Throughout the year of the 700th anniversary of Llywelyn ap Gruffudd's death in 1982, she was commissioned to author the novel Rwy'n Cofio dy Dad to commemorate the occasion. Lilly went on to write the children's and teenage book Y Gragen A'r Drych (English: The Shell And The Mirror) that same year. She received her second Tir na n-Og Award in 1982. In 1984 and 1987 respectively, Lilly authored Britain, Orpheus the adult book based on the Wales during the Roman era and Masgiau in English. She went on to write Tachwedd Tan Gwyllt (English: Wild Fire Of November) and the English version of that book called Treason At Trefriw were both published in 1990. In 1993, Lilly wrote On A Scaffold High and the short story collection Dynes Mewn Du (English: A Woman In Black). Overall, she published 13 books.

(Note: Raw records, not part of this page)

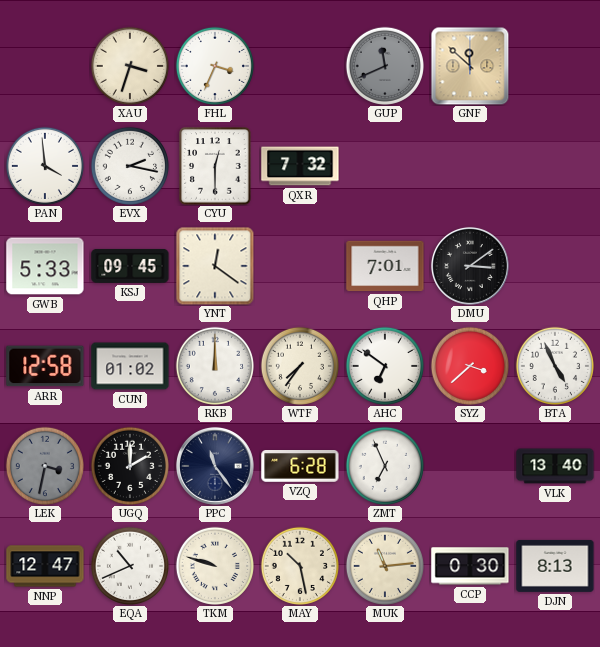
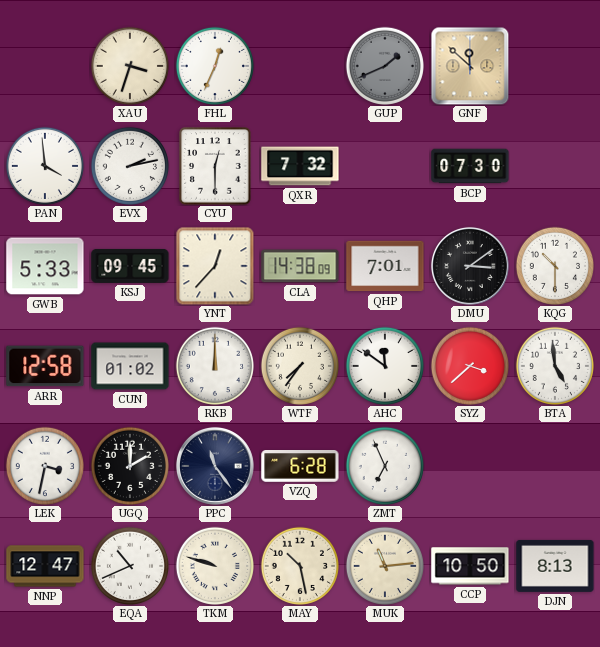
FHL: 3:34 -> 12:34
GUP: 11:41 -> 1:41
EVX: 2:17 -> 2:13
BCP: none -> 07:30
YNT: 12:21 -> 12:37
CLA: none -> 14:38
KQG: none -> 10:30
AHC: 6:51 -> 11:51
BTA: 4:56 -> 4:59
LEK dial: grey -> white
VLK: 13:40 -> none
CCP: 0:30 -> 10:50
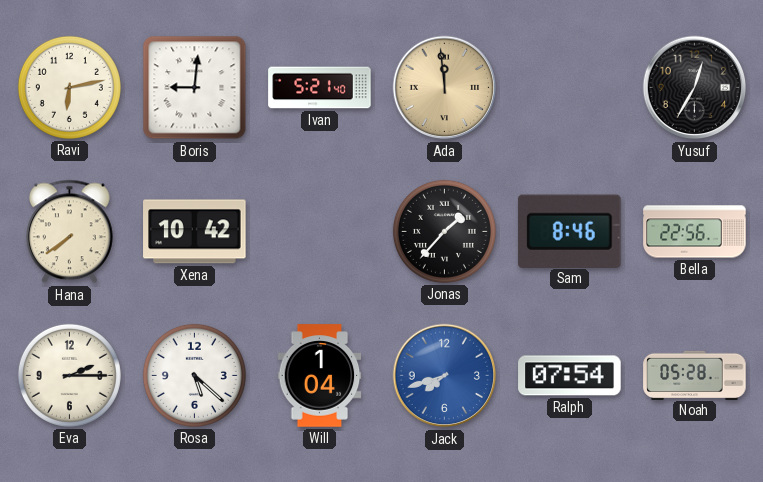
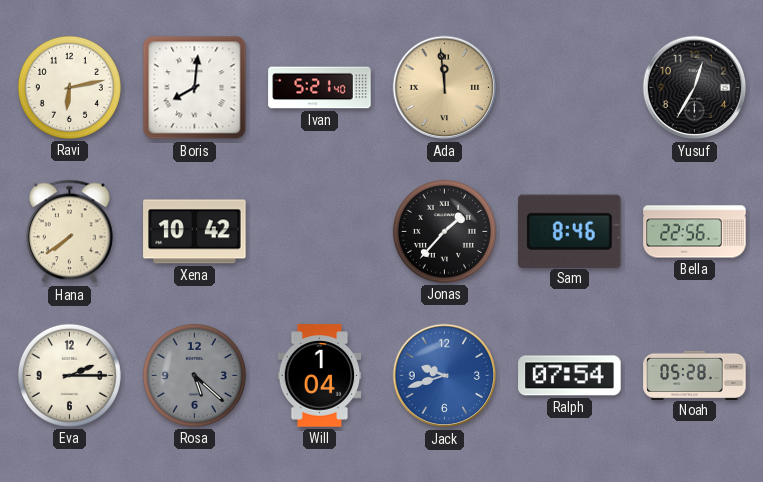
Boris: 9:01 -> 8:01
Rosa dial: white -> grey
Jack: 7:42 -> 9:42
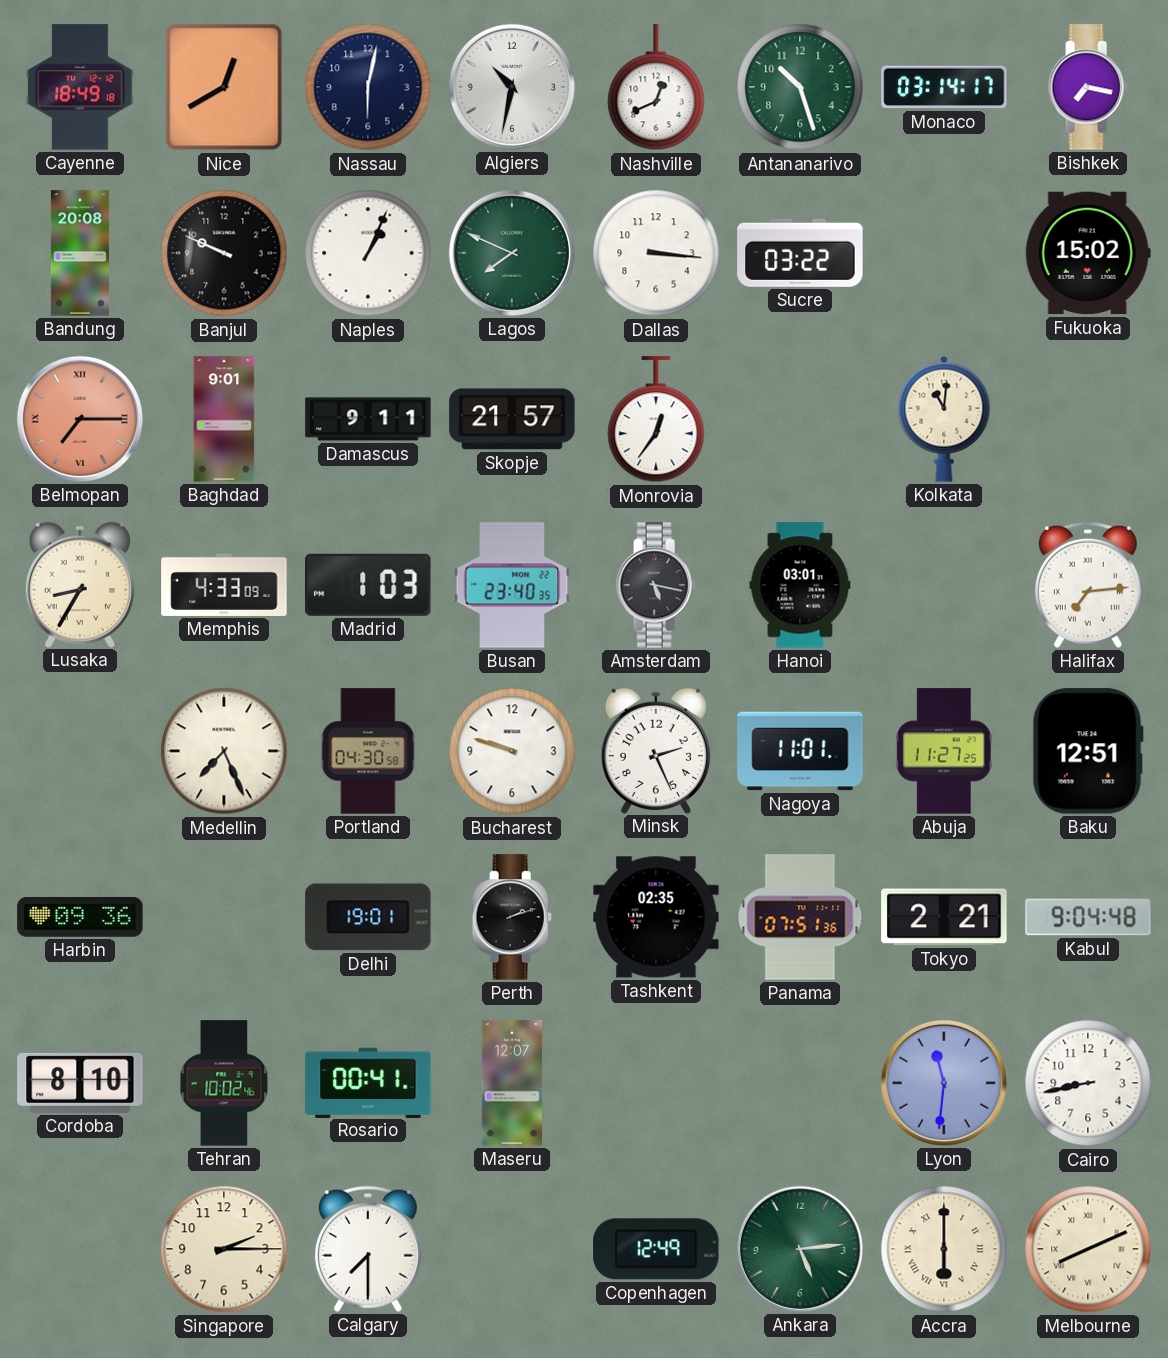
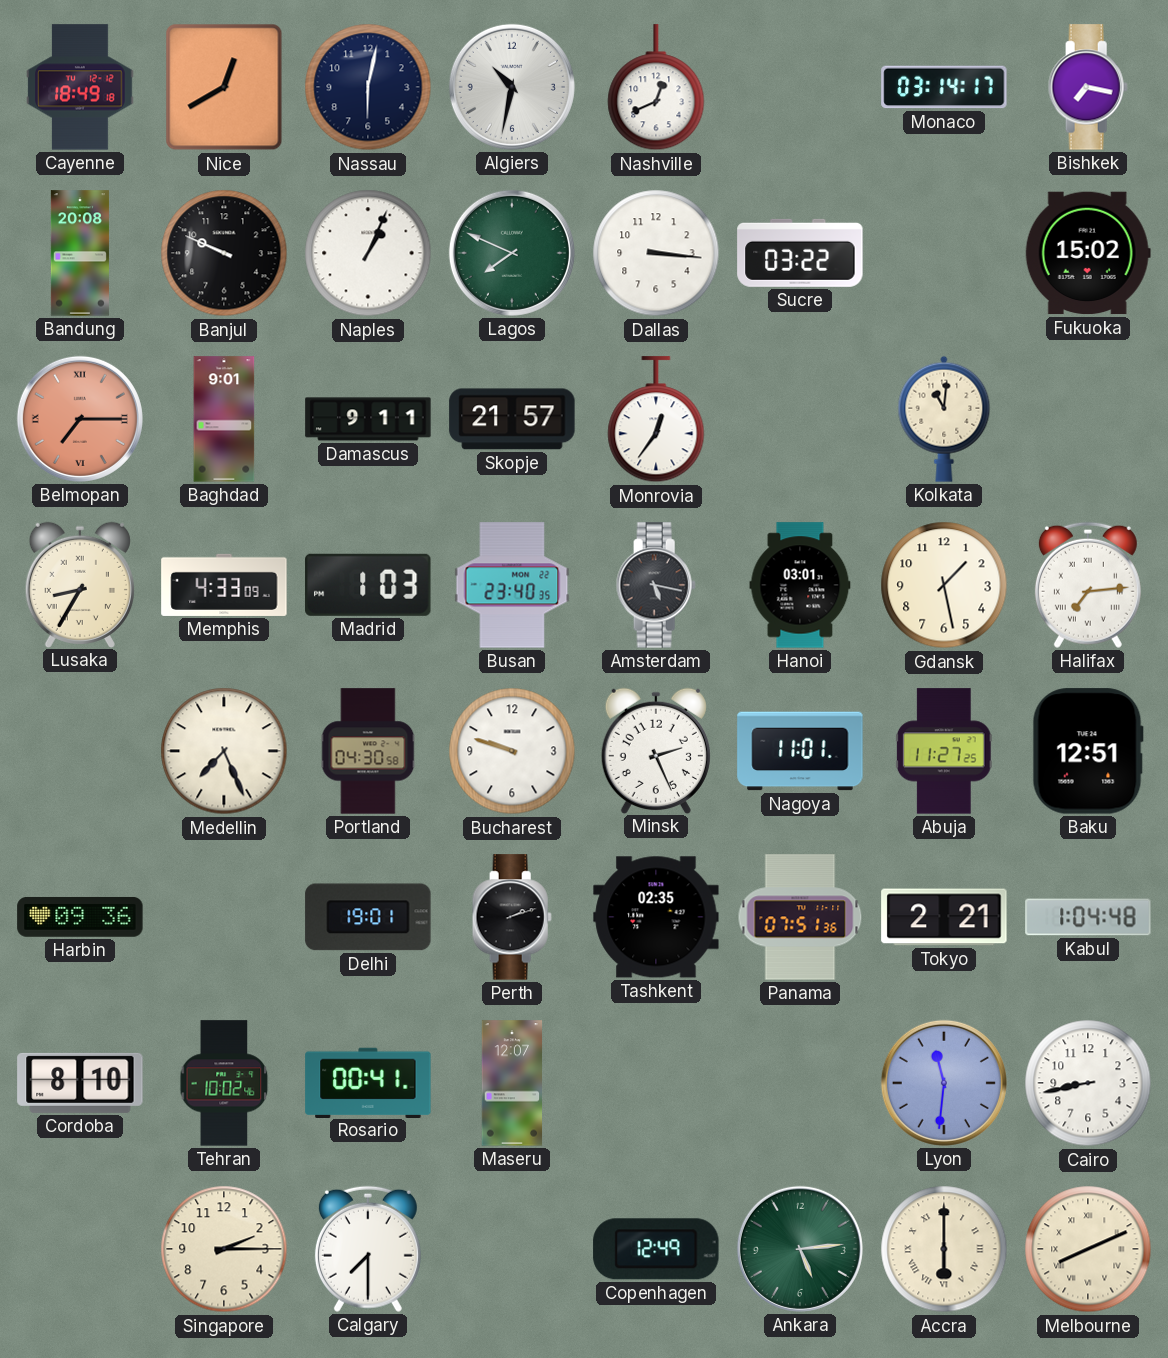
Antananarivo: 10:27 -> none
Gdansk: none -> 1:28
Kabul: 9:04 -> 1:04
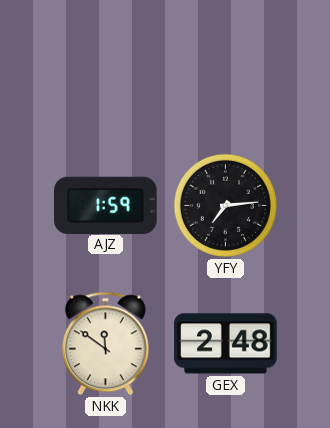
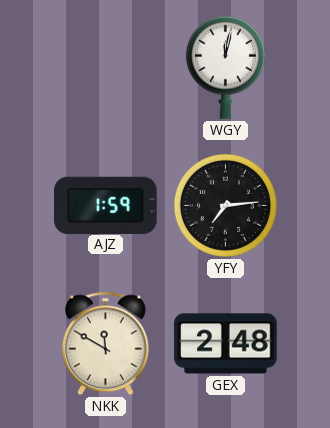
WGY: none -> 12:02
NKK: 11:51 -> 11:50
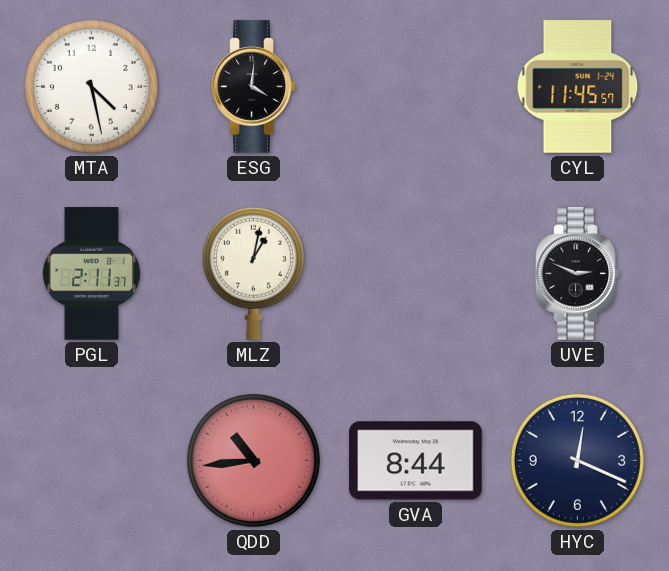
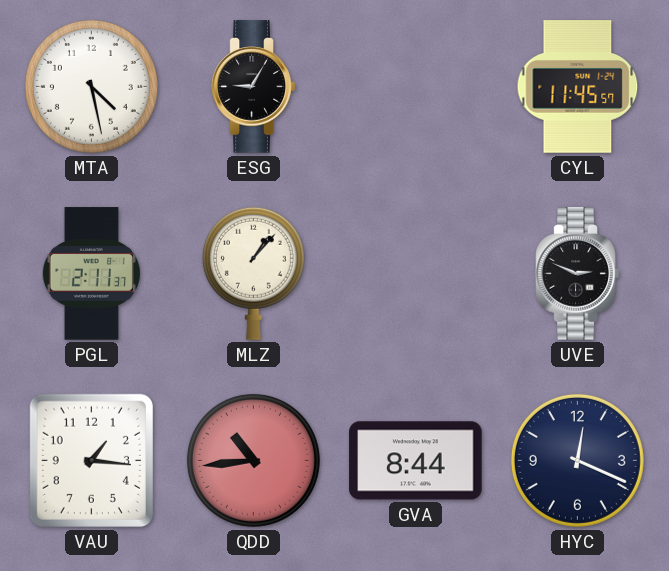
ESG: 4:01 -> 9:05
MLZ: 1:02 -> 1:07
VAU: none -> 1:16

Lilly was an active member of the historical area society of Llanfairfechan and edited and wrote in both English and Welsh on matters of local interest. She helped the family connection to Pen y Bryn with Llywelyn the Great and his family's connection to Abergwyngregyn close to Bangor.

==Personal life==
She was a Welsh Baptist all her life. Lilly was profoundly deaf in the final years of her life. On 5 April 2004, she died in Llanfairfechan.

==Legacy==

D Ben Rees, writing Lilly's obituary in The Guardian, described her as "one of the most gifted children's writers of her generation, and enriched Welsh literature." The Bangor University Archives holds a collection of works related to Lilly. They include her personal papers and objects related to her career and her correspondence between the media and the printing press.